Federal agencies have until the end of the day to shut down two widely used software products due to major cybersecurity vulnerabilities.
The Cybersecurity and Infrastructure Security Agency (CISA) issued an emergency directive mandating Federal agencies disconnect all instances of Ivanti Connect Secure and Ivanti Policy Secure VPN products on their networks no later than 11:59 p.m. today.
This directive supersedes a Jan. 19 emergency directive from CISA, which told agencies to remediate the vulnerabilities in those Ivanti products.
In the original emergency directive on Jan. 19, CISA explained it “observed widespread and active exploitation of vulnerabilities in Ivanti Connect Secure and Ivanti Policy Secure solutions.”
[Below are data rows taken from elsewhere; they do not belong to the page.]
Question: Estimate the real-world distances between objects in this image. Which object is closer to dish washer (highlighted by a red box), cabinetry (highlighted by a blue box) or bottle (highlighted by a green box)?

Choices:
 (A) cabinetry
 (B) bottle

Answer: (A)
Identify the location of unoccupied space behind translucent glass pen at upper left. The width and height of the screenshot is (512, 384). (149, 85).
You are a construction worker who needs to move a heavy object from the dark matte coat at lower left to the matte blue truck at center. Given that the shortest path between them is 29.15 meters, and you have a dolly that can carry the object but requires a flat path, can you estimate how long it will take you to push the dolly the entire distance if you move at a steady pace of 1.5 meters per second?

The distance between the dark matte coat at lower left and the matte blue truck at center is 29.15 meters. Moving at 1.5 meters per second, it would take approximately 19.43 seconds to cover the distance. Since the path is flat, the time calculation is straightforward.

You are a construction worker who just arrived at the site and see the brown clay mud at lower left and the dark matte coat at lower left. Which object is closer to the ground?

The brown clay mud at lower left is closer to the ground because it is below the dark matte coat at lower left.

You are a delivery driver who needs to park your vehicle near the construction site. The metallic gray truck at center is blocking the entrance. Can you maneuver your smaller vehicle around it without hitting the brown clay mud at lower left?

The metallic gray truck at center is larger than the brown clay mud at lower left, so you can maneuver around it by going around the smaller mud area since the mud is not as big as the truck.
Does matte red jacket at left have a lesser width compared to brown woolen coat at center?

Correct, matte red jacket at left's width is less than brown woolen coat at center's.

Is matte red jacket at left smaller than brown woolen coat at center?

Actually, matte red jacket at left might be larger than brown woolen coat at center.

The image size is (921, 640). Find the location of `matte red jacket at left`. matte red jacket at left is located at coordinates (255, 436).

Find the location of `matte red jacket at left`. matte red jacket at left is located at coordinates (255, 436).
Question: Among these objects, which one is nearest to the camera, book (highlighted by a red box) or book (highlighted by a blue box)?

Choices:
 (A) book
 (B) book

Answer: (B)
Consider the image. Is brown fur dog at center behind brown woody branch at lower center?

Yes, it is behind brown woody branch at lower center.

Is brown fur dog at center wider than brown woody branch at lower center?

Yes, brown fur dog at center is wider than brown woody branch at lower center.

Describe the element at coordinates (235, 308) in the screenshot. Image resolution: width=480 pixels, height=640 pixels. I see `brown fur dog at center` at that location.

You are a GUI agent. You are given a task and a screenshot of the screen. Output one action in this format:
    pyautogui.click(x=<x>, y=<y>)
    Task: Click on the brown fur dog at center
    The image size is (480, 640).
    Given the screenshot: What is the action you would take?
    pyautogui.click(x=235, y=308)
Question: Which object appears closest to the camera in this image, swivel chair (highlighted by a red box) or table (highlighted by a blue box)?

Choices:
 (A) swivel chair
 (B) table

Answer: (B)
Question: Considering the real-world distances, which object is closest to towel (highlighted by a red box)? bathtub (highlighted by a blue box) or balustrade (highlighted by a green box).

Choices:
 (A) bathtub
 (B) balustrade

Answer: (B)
“Successful exploitation of the vulnerabilities in these affected products allows a malicious threat actor to move laterally, perform data exfiltration, and establish persistent system access, resulting in full compromise of target information systems,” it continued.
After disconnecting from the products, CISA tells agencies to continue threat hunting on any systems recently connected to the affected Ivanti devices.
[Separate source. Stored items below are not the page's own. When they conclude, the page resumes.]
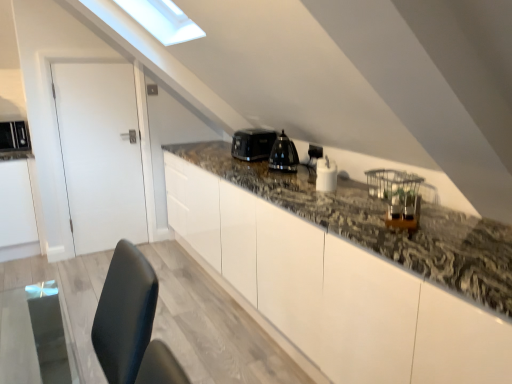 Find the location of `vacant area on top of white matte door at left (from a real-world perspective)`. vacant area on top of white matte door at left (from a real-world perspective) is located at coordinates (88, 56). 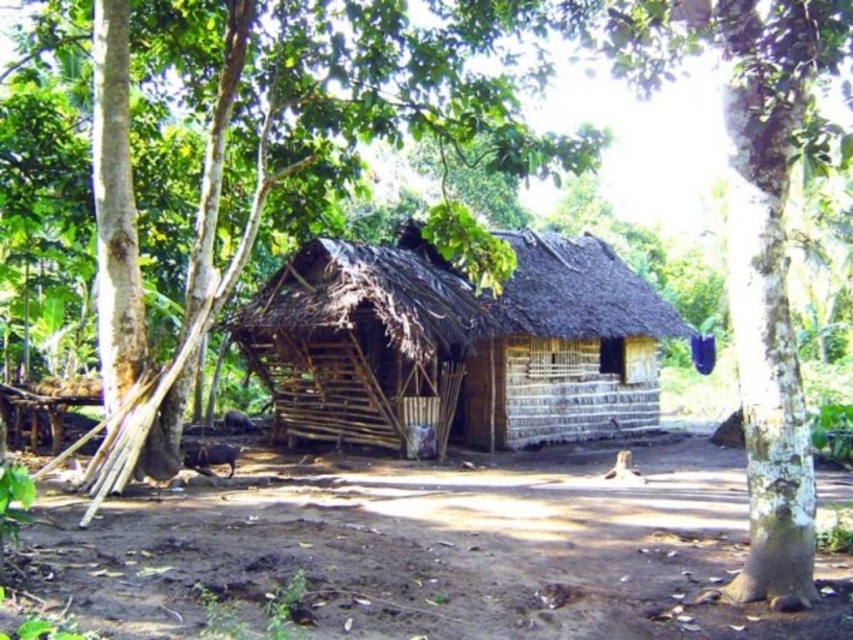 Question: Which object is farther from the camera taking this photo?

Choices:
 (A) brown wood tree at center
 (B) wooden hut at center

Answer: (B)

Question: Can you confirm if brown dirt field at center is smaller than wooden hut at center?

Choices:
 (A) yes
 (B) no

Answer: (A)

Question: Is brown dirt field at center positioned in front of wooden hut at center?

Choices:
 (A) no
 (B) yes

Answer: (B)

Question: Estimate the real-world distances between objects in this image. Which object is closer to the brown dirt field at center?

Choices:
 (A) brown wood tree at center
 (B) wooden hut at center

Answer: (A)

Question: Considering the relative positions of brown wood tree at center and wooden hut at center in the image provided, where is brown wood tree at center located with respect to wooden hut at center?

Choices:
 (A) below
 (B) above

Answer: (B)

Question: Which object is positioned farthest from the brown wood tree at center?

Choices:
 (A) brown dirt field at center
 (B) wooden hut at center

Answer: (A) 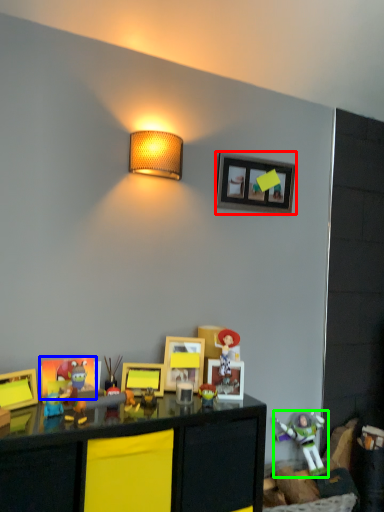 Question: Which object is the closest to the picture frame (highlighted by a red box)? Choose among these: picture frame (highlighted by a blue box) or toy (highlighted by a green box).

Choices:
 (A) picture frame
 (B) toy

Answer: (A) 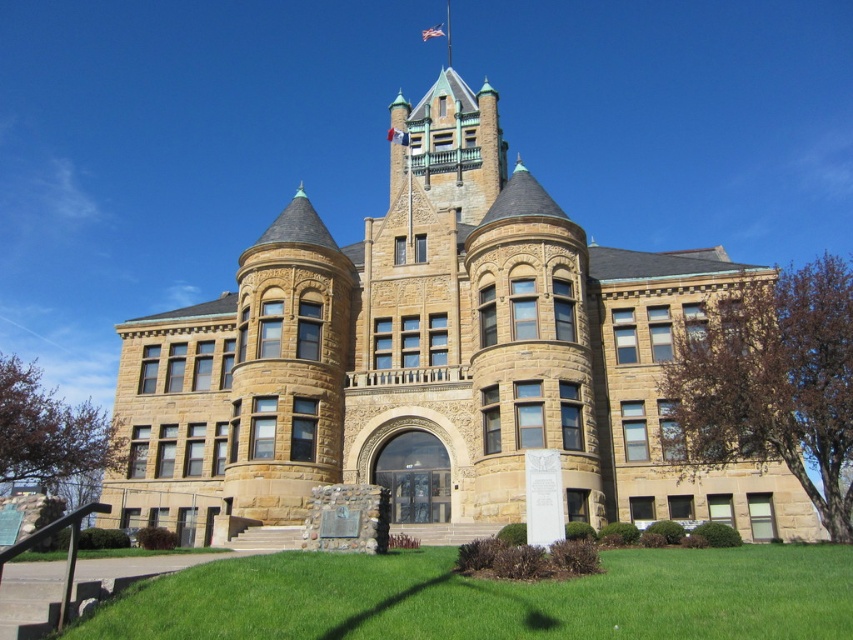 Is brown stone tower at center bigger than green grass at lower center?

Yes.

Which is in front, point (561, 440) or point (285, 604)?

Point (285, 604) is more forward.

Who is more forward, (334, 253) or (805, 582)?

Point (805, 582) is more forward.

Find the location of a particular element. brown stone tower at center is located at coordinates (428, 358). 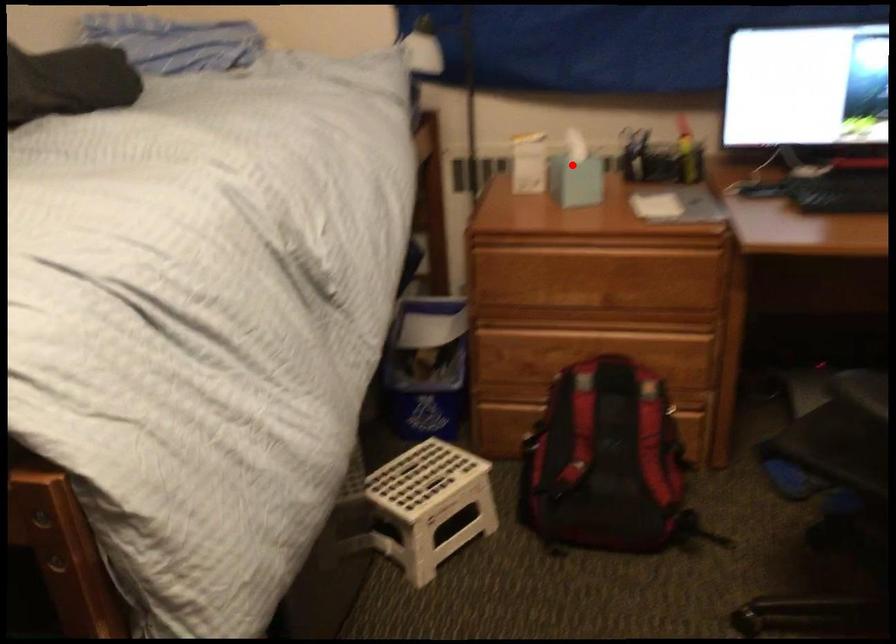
Agencies should also continue monitoring any authentication or identity management services that could have been exposed; isolate those connected systems from enterprise resources, and continue to audit privilege-level access accounts, according to CISA’s directive.
In addition, CISA said agencies running the affected products “must assume domain accounts associated with the affected products have been compromised.” Therefore, CISA requires that by March 1, agencies “reset passwords twice for on premise accounts, revoke Kerberos tickets, and then revoke tokens for cloud accounts in hybrid deployments,” while cloud-based devices should be disabled “to revoke the device tokens.”
For agencies interested in bringing Ivanti products back into service, CISA lays out a series of steps they must take, starting with exporting the configuration settings and completing a factory reset of the product.
“This supplemental direction remains in effect until CISA determines that all agencies operating affected software have performed all required actions from this direction or the direction is terminated through other appropriate action,” CISA said.
Agencies must report back to CISA on the required actions by Monday, Feb. 5.